Another big criticism of the current system is that while it seeks to compensate employees who have suffered harm because they blew the whistle, it does virtually nothing to ensure the wrongdoing they flagged in the first place is ever actually addressed.

“The employment tribunal can send details [of the alleged wrongdoing] directly to the relevant regulator, if the claimant gives consent”, explains Choudry. “I’ve seen claims where they tick the box, but what’s not clear is what the regulator actually does with it.”

“At the moment, the whistleblowing legislation has no real bite”, comments Dinsmore. “There’s no onus on the employer to deal with the issue… There needs to be a means of ensuring that the wrongdoing is addressed and rectified. The board members should be named and shamed.”

Protect proposes a new, independent whistleblowing commissioner, with powers to investigate any failure by an organisation to properly follow up on a whistleblowing disclosure.

The new body would have powers to issue civil penalties; and it would set the standards expected of employers and regulatory bodies in relation to whistleblowing. The proposal is one of many contained in a detailed draft bill that Protect published in March.

“The problem with claims in the employment tribunal is that there’s an inequality of arms between workers and employers”, explains Protect’s legal director Sybille Raphael. “The employer has all the documentary evidence; the means to pay lawyers; the testimony from all the current employees who probably don’t want to lose their jobs.

“The worker is in a much more vulnerable position. That problem is heightened in whistleblowing cases, because the protection given by employment rights is not easy to access; you have to jump through various hoops. So we’re hoping to rebalance the system and put more of a duty on employers and regulators to increase protection for the whistleblower and investigate the concerns – with more powers given to the tribunal to sanction when things go wrong.”

Protect’s detailed draft bill might be something of a wish list, but the charity is optimistic that some aspects will be adopted into legislation, potentially through amendments to a new employment bill that – at time of writing – is expected to be included in the Queen’s Speech on 11 May.

Raphael anticipates that some reforms will garner widespread support. She comments: “Our view is that there are some aspects of our draft bill that will be less controversial. For example, the standards and procedures for employers – I think some employers will be quite happy to get them, because it will give them precise guidelines as to what they need to do.

“The financial sector has already introduced similar rules. We think that will be an easy win.”

More controversially, Protect proposes reversing the burden of proof in whistleblowing claims, to put the burden on the employer to show, for example, that a worker was not sacked because they blew the whistle.

Could this be a step too far, and encourage unmeritorious claims? “‘I don’t think so”, says Raphael. “If you dismiss someone, you should have a reason. I don’t see why [employers] shouldn’t have to prove the reason.”

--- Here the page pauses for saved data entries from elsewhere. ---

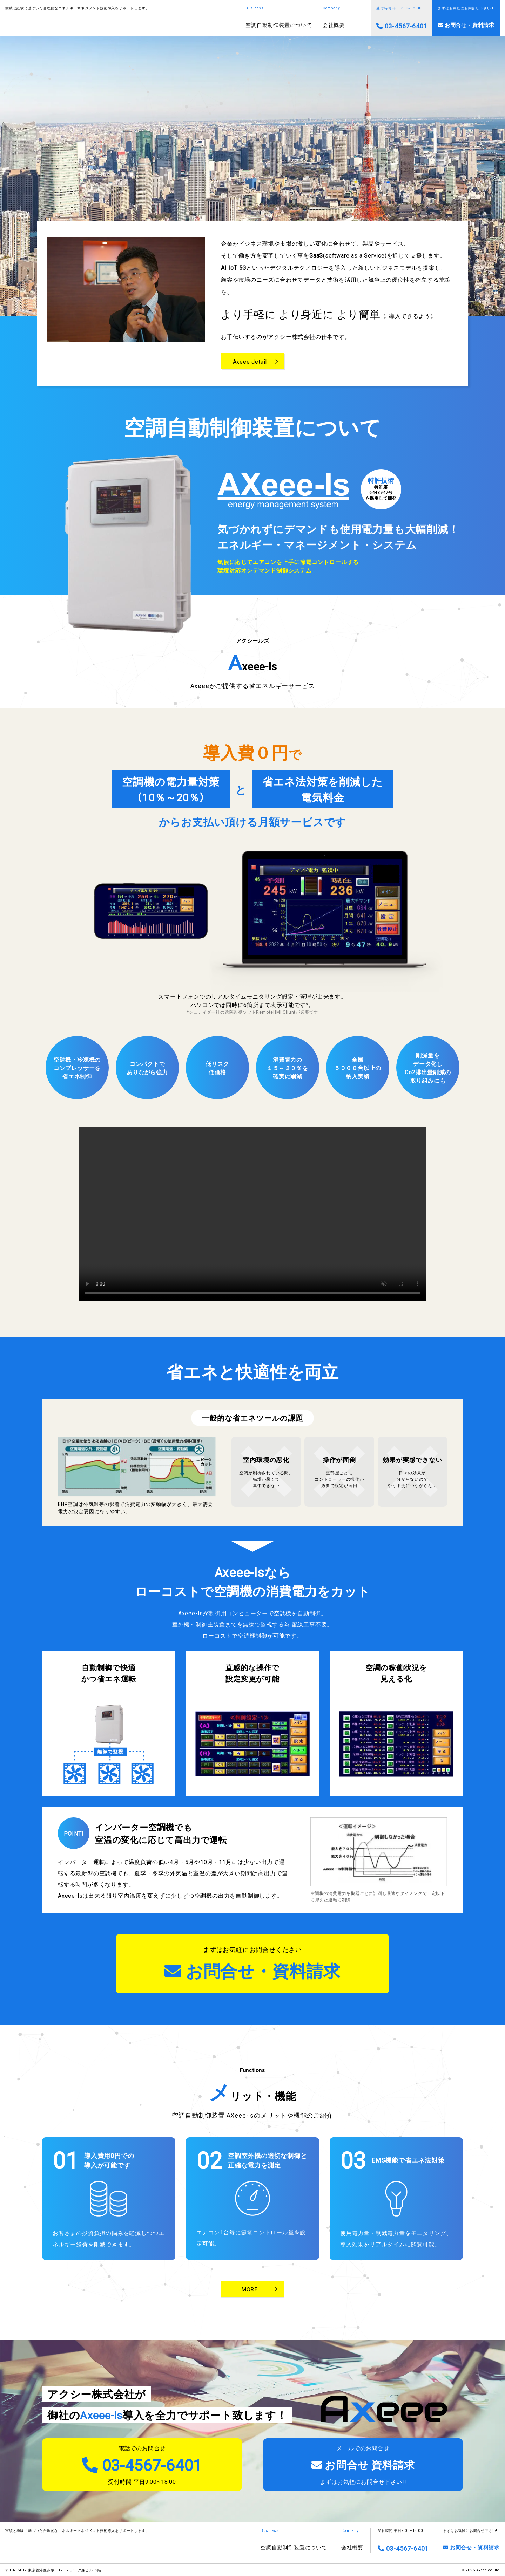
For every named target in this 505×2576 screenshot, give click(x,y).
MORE (249, 2289)
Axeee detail (250, 361)
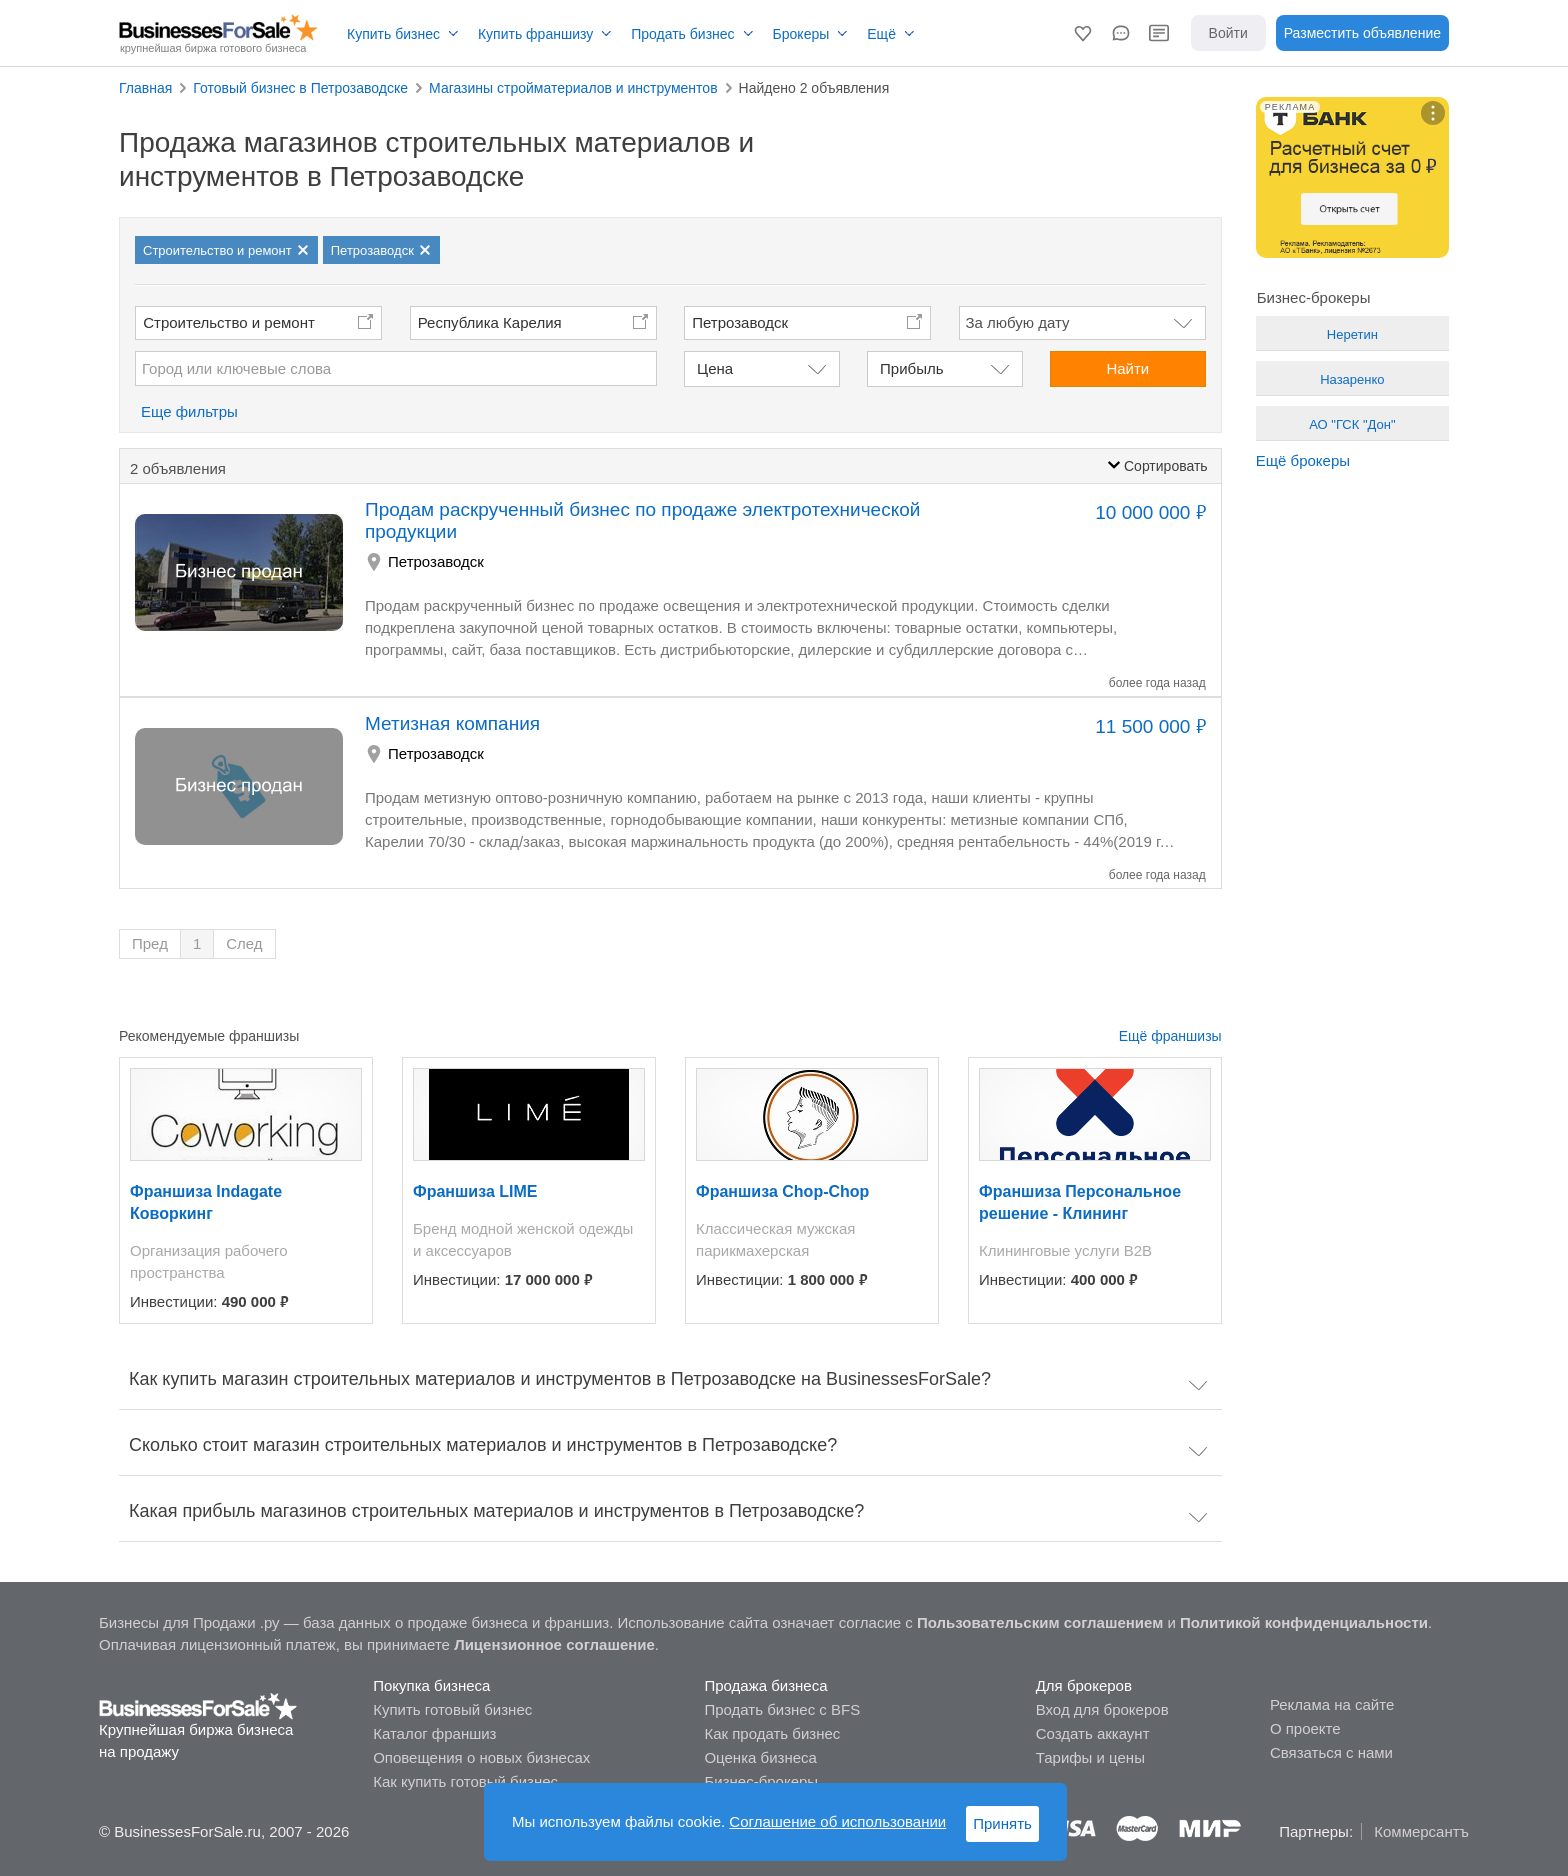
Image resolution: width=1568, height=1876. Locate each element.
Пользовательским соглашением (1040, 1622)
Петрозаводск (436, 561)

Protect hopes for cross-party support in relation to whistleblowing reform. Raphael says: “We believe whistleblowing is good for businesses. It’s one of the safest and easier risk management tools that an organisation has at its disposal.

“The government has indicated that it wants to review the whistleblowing framework; and our view is that whistleblowing is even more important in today’s world. After all, if we had listened to Doctor Li Wenliang in Wuhan, we probably wouldn’t be in the middle of a pandemic now.”